# Gas Bubbler Threaded Connections



## kadriver (Feb 1, 2013)

Hello,

I have a nice big gas bubbler/dryer that I just bought.

It has threaded connections for the inlet and the outlet.

I improvised for a connection by heating a piece of clear plastic tubing to get it pliable, then quickly forcing it over the thread for a gas-tight connection (see photo).

I would like to get the correct threaded fittings for this piece, but I can not seem to find them.

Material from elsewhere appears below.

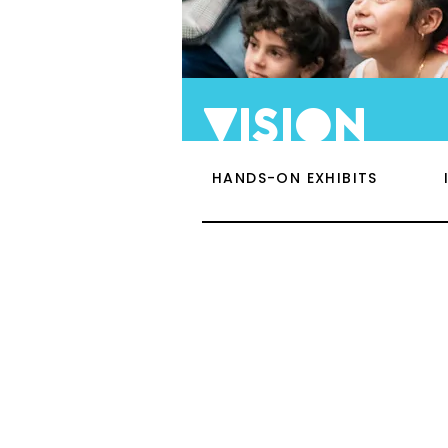
vision
HANDS-ON EXHIBITS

If anyone could help me identify the proper fittings for this it would be greatly appreciated.

kadriver


----------



## jonn (Feb 2, 2013)

I can help, pm me.


----------



## lazersteve (Feb 4, 2013)

Kevin,

If you strike out with John, let me know.

Steve


----------



## kadriver (Feb 7, 2013)

Thanks Steve, I would like to find a fitting with threads on one end (to fit the glass) and a variable slide-on hose connection on the other side

kadriver (Kevin)


----------



## qst42know (Feb 23, 2013)

I can't be 100% certain but if GL-14 refers to 14mm these fitting may be what you are looking for, if they are standardized. I haven't found dimensioned drawings for diameter or pitch to confirm the fit.

http://www.wilmad-labglass.com/ProductList.aspx?t=576


----------



## kadriver (Feb 24, 2013)

Cool, thank quest.

I made an adapter for the bubbler and works fine for now.

i was just curious why there would be threads - I guess for gas tight fittings.

kadriver


----------



## qst42know (Feb 24, 2013)

I found the drawing for GL fittings I was looking for. It's on this page.

http://www.bola.de/en/technical-information/screw-joints/determination-of-thread-types.html


----------